__Dataset entries__:
=== Begin Enclosure ===
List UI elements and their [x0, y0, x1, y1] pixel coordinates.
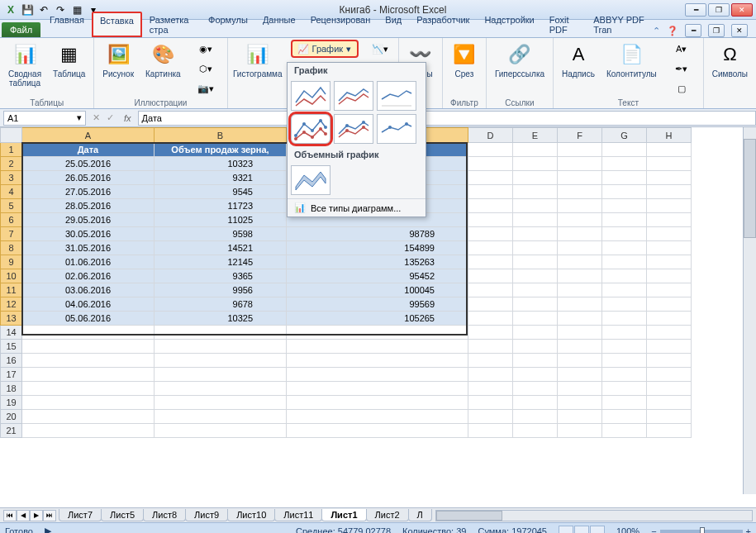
doc-minimize-button[interactable]: ━ — [685, 24, 701, 37]
data-cell[interactable]: 9956 — [155, 283, 287, 297]
maximize-button[interactable]: ❐ — [708, 3, 730, 17]
data-cell[interactable]: 154899 — [287, 241, 468, 255]
cell[interactable] — [647, 312, 692, 326]
cell[interactable] — [513, 424, 558, 438]
chart-line-100stacked[interactable] — [377, 81, 416, 111]
cell[interactable] — [602, 283, 647, 297]
cell[interactable] — [155, 326, 287, 340]
row-header-8[interactable]: 8 — [1, 241, 22, 255]
cell[interactable] — [155, 368, 287, 382]
row-header-9[interactable]: 9 — [1, 255, 22, 269]
cell[interactable] — [558, 354, 602, 368]
cell[interactable] — [602, 340, 647, 354]
col-header-E[interactable]: E — [513, 128, 558, 143]
data-cell[interactable]: 10323 — [155, 157, 287, 171]
cell[interactable] — [558, 396, 602, 410]
sheet-tab-Лист7[interactable]: Лист7 — [59, 509, 102, 521]
row-header-15[interactable]: 15 — [1, 340, 22, 354]
cell[interactable] — [287, 326, 468, 340]
cell[interactable] — [558, 199, 602, 213]
cell[interactable] — [22, 354, 155, 368]
data-cell[interactable]: 95452 — [287, 269, 468, 283]
row-header-17[interactable]: 17 — [1, 368, 22, 382]
cell[interactable] — [513, 171, 558, 185]
sheet-next-button[interactable]: ▶ — [30, 510, 43, 521]
data-cell[interactable]: 135263 — [287, 255, 468, 269]
formula-input[interactable]: Дата — [138, 111, 756, 126]
picture-button[interactable]: 🖼️ Рисунок — [99, 40, 137, 80]
cell[interactable] — [513, 157, 558, 171]
col-header-B[interactable]: B — [155, 128, 287, 143]
data-cell[interactable]: 14521 — [155, 241, 287, 255]
cell[interactable] — [647, 213, 692, 227]
col-header-H[interactable]: H — [647, 128, 692, 143]
data-cell[interactable]: 9321 — [155, 171, 287, 185]
sheet-first-button[interactable]: ⏮ — [3, 510, 17, 521]
cell[interactable] — [602, 312, 647, 326]
data-cell[interactable]: 9598 — [155, 227, 287, 241]
data-cell[interactable]: 11025 — [155, 213, 287, 227]
name-box[interactable]: A1 ▾ — [3, 111, 86, 126]
cell[interactable] — [647, 255, 692, 269]
doc-close-button[interactable]: ✕ — [731, 24, 748, 37]
row-header-7[interactable]: 7 — [1, 227, 22, 241]
cell[interactable] — [647, 382, 692, 396]
cell[interactable] — [155, 424, 287, 438]
clipart-button[interactable]: 🎨 Картинка — [142, 40, 184, 80]
cell[interactable] — [558, 410, 602, 424]
cell[interactable] — [558, 312, 602, 326]
data-cell[interactable]: 25.05.2016 — [22, 157, 155, 171]
cell[interactable] — [558, 185, 602, 199]
cell[interactable] — [468, 382, 513, 396]
cell[interactable] — [602, 143, 647, 157]
zoom-level[interactable]: 100% — [616, 526, 640, 534]
data-cell[interactable]: 10325 — [155, 312, 287, 326]
cell[interactable] — [558, 368, 602, 382]
cell[interactable] — [513, 312, 558, 326]
cell[interactable] — [602, 185, 647, 199]
cell[interactable] — [647, 410, 692, 424]
all-chart-types-button[interactable]: 📊 Все типы диаграмм... — [288, 198, 426, 217]
cell[interactable] — [602, 171, 647, 185]
cell[interactable] — [468, 185, 513, 199]
ribbon-tab-4[interactable]: Данные — [255, 12, 303, 37]
cell[interactable] — [647, 199, 692, 213]
cell[interactable] — [602, 368, 647, 382]
header-footer-button[interactable]: 📄 Колонтитулы — [603, 40, 660, 80]
wordart-button[interactable]: A▾ — [665, 40, 698, 58]
cell[interactable] — [602, 326, 647, 340]
ribbon-tab-5[interactable]: Рецензирован — [303, 12, 378, 37]
cell[interactable] — [602, 297, 647, 312]
view-pagebreak-button[interactable] — [590, 526, 605, 534]
data-cell[interactable]: 98789 — [287, 227, 468, 241]
pivot-table-button[interactable]: 📊 Сводная таблица — [5, 40, 45, 89]
cell[interactable] — [558, 213, 602, 227]
cell[interactable] — [602, 396, 647, 410]
cell[interactable] — [513, 354, 558, 368]
cell[interactable] — [513, 396, 558, 410]
ribbon-tab-1[interactable]: Вставка — [92, 12, 142, 37]
cell[interactable] — [602, 255, 647, 269]
cell[interactable] — [647, 424, 692, 438]
row-header-14[interactable]: 14 — [1, 326, 22, 340]
close-button[interactable]: ✕ — [731, 3, 753, 17]
view-layout-button[interactable] — [574, 526, 589, 534]
sheet-tab-Лист8[interactable]: Лист8 — [143, 509, 186, 521]
ribbon-tab-2[interactable]: Разметка стра — [142, 12, 201, 37]
sheet-tab-Лист10[interactable]: Лист10 — [227, 509, 275, 521]
enter-formula-icon[interactable]: ✓ — [103, 112, 117, 123]
cell[interactable] — [22, 326, 155, 340]
cell[interactable] — [468, 157, 513, 171]
cell[interactable] — [602, 382, 647, 396]
cell[interactable] — [647, 269, 692, 283]
cell[interactable] — [647, 283, 692, 297]
cell[interactable] — [602, 227, 647, 241]
cell[interactable] — [513, 269, 558, 283]
cell[interactable] — [468, 312, 513, 326]
cell[interactable] — [155, 354, 287, 368]
cell[interactable] — [513, 283, 558, 297]
cell[interactable] — [468, 283, 513, 297]
cell[interactable] — [647, 368, 692, 382]
cell[interactable] — [155, 410, 287, 424]
cell[interactable] — [468, 171, 513, 185]
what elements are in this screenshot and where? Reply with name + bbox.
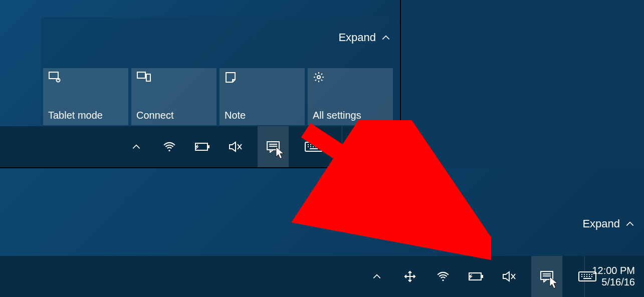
chevron-up-icon	[131, 142, 141, 152]
note-icon	[225, 71, 239, 85]
quick-action-tiles: Tablet mode Connect Note All settings	[43, 68, 393, 125]
expand-label: Expand	[338, 31, 376, 44]
tile-tablet-mode[interactable]: Tablet mode	[43, 68, 128, 125]
chevron-up-icon	[625, 219, 635, 229]
touch-keyboard-icon	[305, 142, 323, 152]
mouse-cursor-icon	[549, 276, 558, 289]
taskbar-clock-after[interactable]: 12:00 PM 5/16/16	[584, 256, 640, 297]
expand-label: Expand	[582, 217, 620, 230]
battery-button[interactable]	[465, 265, 487, 287]
clock-time: 11:07 AM	[349, 135, 392, 147]
taskbar-after: 12:00 PM 5/16/16	[0, 256, 644, 297]
tablet-mode-icon	[48, 71, 62, 85]
tile-label: Connect	[136, 110, 174, 121]
tile-connect[interactable]: Connect	[131, 68, 217, 125]
system-tray-after	[366, 256, 601, 297]
volume-muted-icon	[229, 141, 243, 153]
tile-note[interactable]: Note	[220, 68, 305, 125]
wifi-icon	[437, 270, 450, 283]
clock-date: 5/16/16	[358, 147, 392, 158]
tray-overflow-button[interactable]	[366, 265, 388, 287]
volume-muted-icon	[502, 270, 516, 282]
move-icon	[404, 270, 416, 282]
tile-label: All settings	[313, 110, 361, 121]
wifi-button[interactable]	[432, 265, 454, 287]
tile-label: Note	[225, 110, 246, 121]
touch-keyboard-button[interactable]	[300, 126, 328, 167]
move-button[interactable]	[399, 265, 421, 287]
battery-charging-icon	[469, 272, 484, 280]
action-center-panel: Expand Tablet mode Connect Note All sett…	[41, 17, 400, 127]
clock-time: 12:00 PM	[592, 265, 635, 276]
after-region: Expand 12:00 PM 5/16/16	[0, 168, 644, 297]
volume-button[interactable]	[498, 265, 520, 287]
connect-icon	[136, 71, 150, 85]
taskbar-clock-before[interactable]: 11:07 AM 5/16/16	[342, 126, 397, 167]
tile-all-settings[interactable]: All settings	[308, 68, 393, 125]
volume-button[interactable]	[225, 136, 247, 158]
battery-charging-icon	[195, 143, 210, 151]
gear-icon	[313, 71, 327, 85]
wifi-icon	[163, 140, 176, 153]
action-center-button[interactable]	[531, 256, 562, 297]
battery-button[interactable]	[191, 136, 213, 158]
mouse-cursor-icon	[276, 146, 285, 159]
expand-button[interactable]: Expand	[582, 217, 635, 230]
clock-date: 5/16/16	[601, 276, 635, 288]
tile-label: Tablet mode	[48, 110, 103, 121]
action-center-button[interactable]	[258, 126, 289, 167]
system-tray-before	[125, 126, 328, 167]
tray-overflow-button[interactable]	[125, 136, 147, 158]
taskbar-before: 11:07 AM 5/16/16	[0, 126, 401, 167]
expand-button[interactable]: Expand	[338, 31, 391, 44]
chevron-up-icon	[372, 271, 382, 281]
chevron-up-icon	[381, 33, 391, 43]
before-region: Expand Tablet mode Connect Note All sett…	[0, 0, 401, 168]
wifi-button[interactable]	[158, 136, 180, 158]
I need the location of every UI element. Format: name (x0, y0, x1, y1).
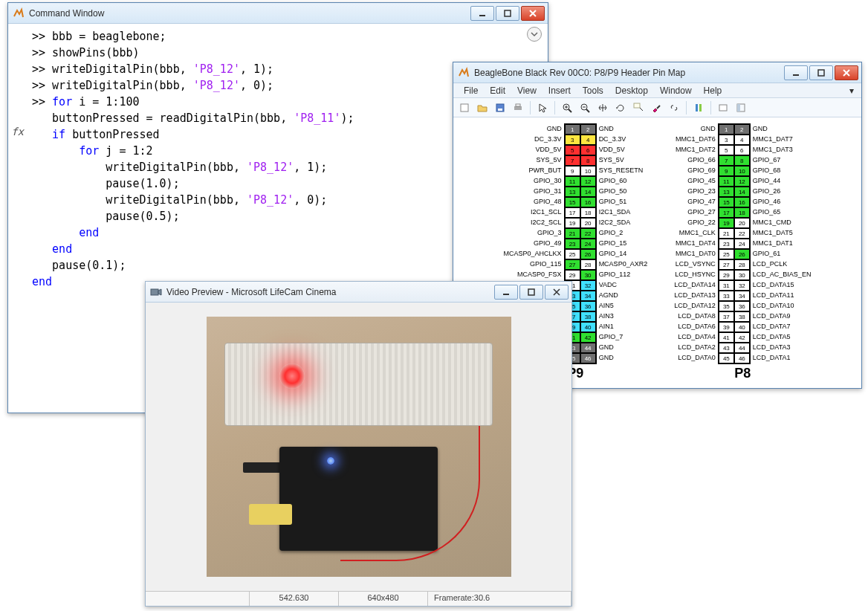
video-frame (207, 317, 511, 577)
pin-cell: 6 (734, 145, 750, 155)
dock-icon[interactable] (733, 100, 749, 115)
pin-cell: 3 (719, 135, 734, 145)
pin-label: GPIO_30 (502, 175, 564, 186)
close-button[interactable] (521, 6, 545, 21)
print-icon[interactable] (510, 100, 526, 115)
legend-icon[interactable] (715, 100, 731, 115)
pin-cell: 32 (580, 280, 596, 291)
close-button[interactable] (545, 285, 569, 300)
pin-label: GPIO_48 (502, 196, 564, 207)
scroll-dropdown-button[interactable] (527, 27, 542, 42)
pin-cell: 14 (734, 187, 750, 197)
pin-cell: 10 (580, 166, 596, 176)
pin-label: AIN1 (597, 321, 650, 332)
maximize-button[interactable] (519, 285, 543, 300)
pin-cell: 32 (734, 280, 750, 291)
maximize-button[interactable] (809, 65, 833, 80)
new-figure-icon[interactable] (456, 100, 473, 115)
open-icon[interactable] (474, 100, 490, 115)
pin-cell: 7 (719, 155, 734, 166)
pin-cell: 36 (734, 301, 750, 311)
status-blank (146, 592, 250, 606)
menu-desktop[interactable]: Desktop (609, 84, 654, 97)
datacursor-icon[interactable] (630, 100, 647, 115)
rotate-icon[interactable] (612, 100, 629, 115)
pin-cell: 31 (719, 280, 734, 291)
pinmap-toolbar (453, 98, 861, 117)
svg-rect-8 (516, 104, 520, 106)
pan-icon[interactable] (595, 100, 611, 115)
pin-cell: 43 (719, 343, 734, 353)
pin-label: GPIO_23 (672, 186, 718, 196)
menu-overflow-icon[interactable]: ▾ (846, 85, 857, 96)
link-icon[interactable] (666, 100, 682, 115)
pin-cell: 8 (580, 155, 596, 166)
svg-rect-3 (818, 70, 824, 76)
menu-edit[interactable]: Edit (484, 84, 511, 97)
brush-icon[interactable] (648, 100, 664, 115)
pin-label: MMC1_DAT1 (751, 238, 814, 248)
pin-cell: 35 (719, 301, 734, 311)
menu-insert[interactable]: Insert (542, 84, 577, 97)
menu-file[interactable]: File (458, 84, 484, 97)
pin-cell: 44 (734, 343, 750, 353)
pointer-icon[interactable] (534, 100, 551, 115)
menu-help[interactable]: Help (698, 84, 728, 97)
pin-cell: 1 (719, 124, 734, 135)
pin-label: MMC1_DAT5 (751, 227, 814, 238)
pin-label: MMC1_DAT7 (751, 134, 814, 144)
pin-label: LCD_DATA9 (751, 311, 814, 321)
close-button[interactable] (835, 65, 858, 80)
pin-label: AIN5 (597, 300, 650, 311)
pin-label: LCD_DATA0 (672, 352, 718, 363)
pin-label: GPIO_51 (597, 196, 650, 207)
svg-rect-4 (461, 104, 468, 111)
pin-label: GPIO_14 (597, 248, 650, 259)
pin-label: GND (502, 123, 564, 134)
code-line: >> bbb = beaglebone; (32, 28, 540, 45)
pin-cell: 11 (719, 176, 734, 187)
pin-cell: 19 (719, 218, 734, 228)
pin-label: GPIO_65 (751, 207, 814, 217)
minimize-button[interactable] (784, 65, 808, 80)
header-p8: GNDMMC1_DAT6MMC1_DAT2GPIO_66GPIO_69GPIO_… (672, 123, 813, 385)
pin-label: GPIO_31 (502, 186, 564, 196)
pin-cell: 25 (719, 249, 734, 259)
pin-label: MMC1_DAT0 (672, 248, 718, 259)
matlab-icon (13, 7, 25, 19)
colorbar-icon[interactable] (690, 100, 707, 115)
save-icon[interactable] (492, 100, 508, 115)
pin-cell: 39 (719, 322, 734, 332)
pin-label: LCD_DATA4 (672, 332, 718, 342)
menu-view[interactable]: View (511, 84, 542, 97)
video-titlebar[interactable]: Video Preview - Microsoft LifeCam Cinema (146, 282, 571, 303)
pin-cell: 42 (580, 332, 596, 343)
pin-label: LCD_VSYNC (672, 259, 718, 269)
zoom-in-icon[interactable] (559, 100, 575, 115)
pin-cell: 34 (734, 291, 750, 301)
minimize-button[interactable] (470, 6, 494, 21)
pin-label: GPIO_50 (597, 186, 650, 196)
minimize-button[interactable] (494, 285, 518, 300)
usb-cable (243, 462, 283, 473)
pin-cell: 30 (580, 270, 596, 280)
pin-cell: 24 (734, 239, 750, 249)
command-window-titlebar[interactable]: Command Window (8, 3, 548, 24)
pin-label: GPIO_44 (751, 175, 814, 186)
pin-label: LCD_DATA15 (751, 279, 814, 290)
pin-cell: 15 (719, 197, 734, 207)
menu-tools[interactable]: Tools (577, 84, 609, 97)
pin-cell: 29 (719, 270, 734, 280)
pin-cell: 40 (734, 322, 750, 332)
maximize-button[interactable] (496, 6, 519, 21)
svg-rect-23 (737, 104, 740, 111)
pin-cell: 38 (734, 311, 750, 322)
pin-label: GPIO_45 (672, 175, 718, 186)
menu-window[interactable]: Window (654, 84, 698, 97)
zoom-out-icon[interactable] (577, 100, 593, 115)
pin-label: GPIO_69 (672, 165, 718, 175)
pin-label: MMC1_DAT4 (672, 238, 718, 248)
pin-label: GPIO_26 (751, 186, 814, 196)
svg-rect-20 (699, 104, 702, 111)
pinmap-titlebar[interactable]: BeagleBone Black Rev 00C0: P8/P9 Header … (453, 62, 861, 83)
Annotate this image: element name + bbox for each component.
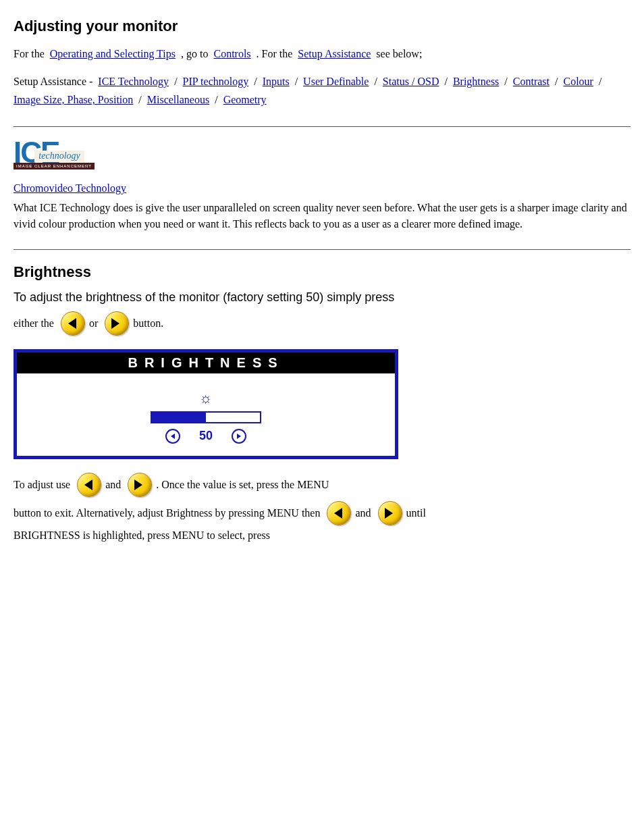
=== End Enclosure ===
__Your goal__: Return, from the entries, each line that holds "touch".

__Output for this task__:
touch-keyboard-icon	[305, 142, 323, 152]
touch-keyboard-button[interactable]	[300, 126, 328, 167]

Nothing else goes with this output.